- Directions
Starting with the first line, output the data exactly, through to the last line.

______________________________

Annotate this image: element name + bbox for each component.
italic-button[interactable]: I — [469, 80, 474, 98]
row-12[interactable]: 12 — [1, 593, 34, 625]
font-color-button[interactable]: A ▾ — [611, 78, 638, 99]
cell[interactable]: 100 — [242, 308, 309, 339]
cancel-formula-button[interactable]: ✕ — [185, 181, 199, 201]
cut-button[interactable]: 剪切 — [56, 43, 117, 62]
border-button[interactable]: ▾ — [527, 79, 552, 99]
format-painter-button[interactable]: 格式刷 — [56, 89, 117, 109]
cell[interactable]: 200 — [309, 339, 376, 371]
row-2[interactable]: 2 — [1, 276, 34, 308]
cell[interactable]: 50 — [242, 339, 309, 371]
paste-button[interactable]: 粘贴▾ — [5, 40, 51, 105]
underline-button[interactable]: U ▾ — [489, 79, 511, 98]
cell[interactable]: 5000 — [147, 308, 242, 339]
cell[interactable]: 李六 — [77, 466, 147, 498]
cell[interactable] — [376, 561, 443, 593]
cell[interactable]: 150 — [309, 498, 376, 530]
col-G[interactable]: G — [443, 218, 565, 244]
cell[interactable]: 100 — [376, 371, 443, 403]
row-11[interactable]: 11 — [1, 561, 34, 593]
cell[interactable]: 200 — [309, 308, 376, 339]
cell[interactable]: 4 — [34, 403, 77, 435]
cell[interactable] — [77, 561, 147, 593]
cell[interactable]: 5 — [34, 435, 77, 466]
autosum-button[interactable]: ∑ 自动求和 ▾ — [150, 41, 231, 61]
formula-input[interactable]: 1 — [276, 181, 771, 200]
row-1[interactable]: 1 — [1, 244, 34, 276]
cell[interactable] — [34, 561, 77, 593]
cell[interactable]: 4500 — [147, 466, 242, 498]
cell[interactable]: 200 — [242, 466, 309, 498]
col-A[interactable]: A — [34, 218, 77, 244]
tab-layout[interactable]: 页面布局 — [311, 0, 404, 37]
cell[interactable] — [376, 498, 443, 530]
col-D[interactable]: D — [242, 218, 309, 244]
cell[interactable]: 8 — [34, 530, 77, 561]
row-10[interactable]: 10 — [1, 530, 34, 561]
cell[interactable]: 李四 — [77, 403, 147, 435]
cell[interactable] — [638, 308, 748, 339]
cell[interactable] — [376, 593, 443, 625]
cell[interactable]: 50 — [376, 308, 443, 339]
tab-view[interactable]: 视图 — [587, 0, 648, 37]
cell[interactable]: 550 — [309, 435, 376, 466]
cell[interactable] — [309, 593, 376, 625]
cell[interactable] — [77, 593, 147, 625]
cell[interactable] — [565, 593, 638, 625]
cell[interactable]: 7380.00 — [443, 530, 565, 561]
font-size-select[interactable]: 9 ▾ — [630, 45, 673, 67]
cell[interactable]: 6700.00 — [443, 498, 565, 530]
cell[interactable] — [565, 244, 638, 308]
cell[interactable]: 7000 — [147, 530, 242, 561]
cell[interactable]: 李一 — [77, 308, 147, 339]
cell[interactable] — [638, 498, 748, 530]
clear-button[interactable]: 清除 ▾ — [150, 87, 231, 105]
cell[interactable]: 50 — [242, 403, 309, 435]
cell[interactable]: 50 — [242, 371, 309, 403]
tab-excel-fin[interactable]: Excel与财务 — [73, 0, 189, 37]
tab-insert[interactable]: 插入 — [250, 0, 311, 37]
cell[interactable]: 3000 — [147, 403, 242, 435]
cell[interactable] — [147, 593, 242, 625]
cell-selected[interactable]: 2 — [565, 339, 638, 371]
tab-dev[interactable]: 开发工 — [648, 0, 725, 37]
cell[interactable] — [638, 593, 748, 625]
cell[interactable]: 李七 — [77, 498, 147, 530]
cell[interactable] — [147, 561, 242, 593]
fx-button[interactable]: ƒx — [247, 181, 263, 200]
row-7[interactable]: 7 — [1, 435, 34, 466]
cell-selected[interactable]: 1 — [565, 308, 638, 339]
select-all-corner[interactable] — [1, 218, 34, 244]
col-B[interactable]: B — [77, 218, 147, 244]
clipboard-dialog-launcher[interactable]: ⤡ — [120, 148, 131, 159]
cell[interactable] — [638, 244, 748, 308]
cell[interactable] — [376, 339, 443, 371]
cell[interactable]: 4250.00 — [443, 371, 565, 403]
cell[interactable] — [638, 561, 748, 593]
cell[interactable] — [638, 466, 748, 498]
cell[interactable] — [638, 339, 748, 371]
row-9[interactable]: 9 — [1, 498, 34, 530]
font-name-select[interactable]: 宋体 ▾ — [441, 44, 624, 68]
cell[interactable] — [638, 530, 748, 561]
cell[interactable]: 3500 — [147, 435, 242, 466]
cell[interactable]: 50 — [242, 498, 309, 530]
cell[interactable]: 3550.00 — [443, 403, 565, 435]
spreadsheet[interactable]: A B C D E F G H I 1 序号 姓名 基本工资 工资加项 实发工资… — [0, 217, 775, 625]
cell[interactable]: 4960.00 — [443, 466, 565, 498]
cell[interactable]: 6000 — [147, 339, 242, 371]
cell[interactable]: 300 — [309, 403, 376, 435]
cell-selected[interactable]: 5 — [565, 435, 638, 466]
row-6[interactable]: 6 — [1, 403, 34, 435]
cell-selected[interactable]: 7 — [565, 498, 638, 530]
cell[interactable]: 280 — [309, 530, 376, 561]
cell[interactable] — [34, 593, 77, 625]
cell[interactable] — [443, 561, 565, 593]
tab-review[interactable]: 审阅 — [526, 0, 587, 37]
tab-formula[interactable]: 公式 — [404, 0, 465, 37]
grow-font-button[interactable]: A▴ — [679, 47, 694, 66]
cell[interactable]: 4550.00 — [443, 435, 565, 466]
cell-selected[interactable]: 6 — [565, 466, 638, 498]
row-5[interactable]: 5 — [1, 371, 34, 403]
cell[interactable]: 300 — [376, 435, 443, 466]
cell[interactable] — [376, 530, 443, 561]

______________________________

- Solution
Annotate this image: element name + bbox for each component.
italic-button[interactable]: I — [469, 80, 474, 98]
row-12[interactable]: 12 — [1, 593, 34, 625]
font-color-button[interactable]: A ▾ — [611, 78, 638, 99]
cell[interactable]: 100 — [242, 308, 309, 339]
cancel-formula-button[interactable]: ✕ — [185, 181, 199, 201]
cut-button[interactable]: 剪切 — [56, 43, 117, 62]
border-button[interactable]: ▾ — [527, 79, 552, 99]
format-painter-button[interactable]: 格式刷 — [56, 89, 117, 109]
cell[interactable]: 200 — [309, 339, 376, 371]
row-2[interactable]: 2 — [1, 276, 34, 308]
cell[interactable]: 50 — [242, 339, 309, 371]
paste-button[interactable]: 粘贴▾ — [5, 40, 51, 105]
underline-button[interactable]: U ▾ — [489, 79, 511, 98]
cell[interactable]: 5000 — [147, 308, 242, 339]
cell[interactable]: 李六 — [77, 466, 147, 498]
cell[interactable] — [376, 561, 443, 593]
cell[interactable]: 150 — [309, 498, 376, 530]
col-G[interactable]: G — [443, 218, 565, 244]
cell[interactable]: 100 — [376, 371, 443, 403]
row-11[interactable]: 11 — [1, 561, 34, 593]
cell[interactable]: 200 — [309, 308, 376, 339]
cell[interactable]: 4 — [34, 403, 77, 435]
cell[interactable] — [77, 561, 147, 593]
cell[interactable]: 5 — [34, 435, 77, 466]
autosum-button[interactable]: ∑ 自动求和 ▾ — [150, 41, 231, 61]
formula-input[interactable]: 1 — [276, 181, 771, 200]
row-1[interactable]: 1 — [1, 244, 34, 276]
cell[interactable] — [34, 561, 77, 593]
cell[interactable]: 4500 — [147, 466, 242, 498]
cell[interactable]: 200 — [242, 466, 309, 498]
col-A[interactable]: A — [34, 218, 77, 244]
tab-layout[interactable]: 页面布局 — [311, 0, 404, 37]
cell[interactable] — [376, 498, 443, 530]
col-D[interactable]: D — [242, 218, 309, 244]
cell[interactable]: 8 — [34, 530, 77, 561]
row-10[interactable]: 10 — [1, 530, 34, 561]
cell[interactable]: 李四 — [77, 403, 147, 435]
cell[interactable] — [638, 308, 748, 339]
cell[interactable] — [376, 593, 443, 625]
cell[interactable]: 50 — [376, 308, 443, 339]
tab-view[interactable]: 视图 — [587, 0, 648, 37]
cell[interactable]: 550 — [309, 435, 376, 466]
cell[interactable] — [309, 593, 376, 625]
cell[interactable] — [77, 593, 147, 625]
cell[interactable] — [565, 593, 638, 625]
cell[interactable]: 7380.00 — [443, 530, 565, 561]
font-size-select[interactable]: 9 ▾ — [630, 45, 673, 67]
cell[interactable]: 6700.00 — [443, 498, 565, 530]
cell[interactable] — [565, 244, 638, 308]
cell[interactable]: 7000 — [147, 530, 242, 561]
cell[interactable]: 李一 — [77, 308, 147, 339]
cell[interactable] — [638, 498, 748, 530]
clear-button[interactable]: 清除 ▾ — [150, 87, 231, 105]
cell[interactable]: 50 — [242, 403, 309, 435]
cell[interactable]: 50 — [242, 371, 309, 403]
tab-excel-fin[interactable]: Excel与财务 — [73, 0, 189, 37]
tab-insert[interactable]: 插入 — [250, 0, 311, 37]
cell[interactable]: 3000 — [147, 403, 242, 435]
cell[interactable] — [147, 593, 242, 625]
cell-selected[interactable]: 2 — [565, 339, 638, 371]
tab-dev[interactable]: 开发工 — [648, 0, 725, 37]
cell[interactable] — [638, 593, 748, 625]
cell[interactable]: 李七 — [77, 498, 147, 530]
cell[interactable] — [147, 561, 242, 593]
fx-button[interactable]: ƒx — [247, 181, 263, 200]
row-7[interactable]: 7 — [1, 435, 34, 466]
cell-selected[interactable]: 1 — [565, 308, 638, 339]
select-all-corner[interactable] — [1, 218, 34, 244]
col-B[interactable]: B — [77, 218, 147, 244]
clipboard-dialog-launcher[interactable]: ⤡ — [120, 148, 131, 159]
cell[interactable] — [638, 244, 748, 308]
cell[interactable] — [376, 339, 443, 371]
cell[interactable]: 4250.00 — [443, 371, 565, 403]
cell[interactable] — [638, 561, 748, 593]
cell[interactable] — [638, 466, 748, 498]
cell[interactable] — [638, 339, 748, 371]
row-9[interactable]: 9 — [1, 498, 34, 530]
font-name-select[interactable]: 宋体 ▾ — [441, 44, 624, 68]
cell[interactable] — [638, 530, 748, 561]
cell[interactable]: 3500 — [147, 435, 242, 466]
cell[interactable]: 50 — [242, 498, 309, 530]
cell[interactable]: 3550.00 — [443, 403, 565, 435]
spreadsheet[interactable]: A B C D E F G H I 1 序号 姓名 基本工资 工资加项 实发工资… — [0, 217, 775, 625]
cell[interactable]: 4960.00 — [443, 466, 565, 498]
cell[interactable]: 6000 — [147, 339, 242, 371]
cell[interactable]: 300 — [309, 403, 376, 435]
cell-selected[interactable]: 5 — [565, 435, 638, 466]
row-6[interactable]: 6 — [1, 403, 34, 435]
cell-selected[interactable]: 7 — [565, 498, 638, 530]
cell[interactable]: 280 — [309, 530, 376, 561]
cell[interactable] — [34, 593, 77, 625]
cell[interactable] — [443, 561, 565, 593]
tab-review[interactable]: 审阅 — [526, 0, 587, 37]
tab-formula[interactable]: 公式 — [404, 0, 465, 37]
grow-font-button[interactable]: A▴ — [679, 47, 694, 66]
cell[interactable]: 4550.00 — [443, 435, 565, 466]
cell-selected[interactable]: 6 — [565, 466, 638, 498]
row-5[interactable]: 5 — [1, 371, 34, 403]
cell[interactable]: 300 — [376, 435, 443, 466]
cell[interactable] — [376, 530, 443, 561]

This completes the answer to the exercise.